Parliament of India
- Long title An Act further to amend the Constitution of India. ;
- Territorial extent: India
- Passed by: Lok Sabha
- Passed: 22 May 2006
- Passed by: Rajya Sabha
- Passed: 22 May 2006
- Assented to by: President A. P. J. Abdul Kalam
- Assented to: 12 June 2006
- Commenced: 12 June 2006

Legislative history

Initiating chamber: Lok Sabha
- Bill title: Constitution (One Hundred and Fifth Amendment) Bill, 2006
- Bill citation: Bill No. 15 of 2006
- Introduced by: Shivraj Patil
- Introduced: 1 March 2006
- Passed: 22 May 2006

Revising chamber: Rajya Sabha
- Passed: 22 May 2006

= Ninety-fourth Amendment of the Constitution of India =

Amendment in the Constitution of India

The Ninety-fourth Amendment of the Constitution of India, officially known as The Constitution (Ninety-fourth Amendment) Act, 2006, made provisions for the appointment of a Minister in charge of tribal welfare in the states of Chhattisgarh and Jharkhand.

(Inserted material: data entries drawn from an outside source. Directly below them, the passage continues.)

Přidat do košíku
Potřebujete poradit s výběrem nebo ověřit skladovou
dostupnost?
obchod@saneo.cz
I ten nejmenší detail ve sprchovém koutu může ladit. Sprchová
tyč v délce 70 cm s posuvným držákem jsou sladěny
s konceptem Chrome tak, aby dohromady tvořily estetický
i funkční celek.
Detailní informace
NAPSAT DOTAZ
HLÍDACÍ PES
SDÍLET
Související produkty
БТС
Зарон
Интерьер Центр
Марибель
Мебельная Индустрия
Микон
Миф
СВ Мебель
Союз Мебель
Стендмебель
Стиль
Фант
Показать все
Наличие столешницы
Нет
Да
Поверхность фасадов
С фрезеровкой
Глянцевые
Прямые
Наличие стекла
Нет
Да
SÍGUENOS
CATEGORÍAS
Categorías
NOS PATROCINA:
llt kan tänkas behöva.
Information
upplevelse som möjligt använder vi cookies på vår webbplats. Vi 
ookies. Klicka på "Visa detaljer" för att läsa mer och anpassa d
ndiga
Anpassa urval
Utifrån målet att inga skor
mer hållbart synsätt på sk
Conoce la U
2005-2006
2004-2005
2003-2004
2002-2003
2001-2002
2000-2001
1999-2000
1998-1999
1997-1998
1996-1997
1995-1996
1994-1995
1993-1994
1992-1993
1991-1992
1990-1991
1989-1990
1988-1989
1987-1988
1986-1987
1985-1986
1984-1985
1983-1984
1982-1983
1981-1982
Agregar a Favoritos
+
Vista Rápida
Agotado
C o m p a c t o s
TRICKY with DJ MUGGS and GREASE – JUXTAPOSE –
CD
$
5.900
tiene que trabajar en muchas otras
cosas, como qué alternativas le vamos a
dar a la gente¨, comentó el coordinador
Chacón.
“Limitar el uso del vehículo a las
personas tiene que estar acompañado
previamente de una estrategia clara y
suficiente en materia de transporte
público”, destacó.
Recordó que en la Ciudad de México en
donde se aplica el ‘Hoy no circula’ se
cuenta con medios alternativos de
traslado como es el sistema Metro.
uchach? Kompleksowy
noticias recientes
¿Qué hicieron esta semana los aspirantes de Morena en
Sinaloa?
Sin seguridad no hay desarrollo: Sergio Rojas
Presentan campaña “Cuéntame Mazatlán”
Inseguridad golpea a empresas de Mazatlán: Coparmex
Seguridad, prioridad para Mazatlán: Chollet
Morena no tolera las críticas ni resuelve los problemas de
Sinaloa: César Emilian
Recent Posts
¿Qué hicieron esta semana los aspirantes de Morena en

The bill of The Constitution (Ninety-fourth Amendment) Act, 2006 was introduced in the Lok Sabha on 1 March 2006 as the Constitution (One Hundred and Fifth Amendment) Bill, 2006. It was introduced by Shivraj Patil, then Minister of Home Affairs.

The bill was considered by the Lok Sabha on 17 May 2006 and passed on 22 May 2006. It was then passed by the Rajya Sabha on 22 May 2006. The bill received assent from then President A. P. J. Abdul Kalam on 12 June 2006, and came into force on the same date. It was notified in The Gazette of India on 13 June 2006.

== Ninety Fourth Amendment ==
The new states Chhattisgarh and Jharkhand were formed by the Madhya Pradesh Reorganisation Act, 2000 and the Bihar Reorganisation Act, 2000. As a consequence of the reorganisation of Chhattisgarh and Jharkhand, the whole of the scheduled area of Madhya Pradesh was transferred to Chhattisgarh. Therefore this amendment has substituted the word Bihar in Article 164(1) of the Constitution by the words Chhattisgarh and Jharkhand.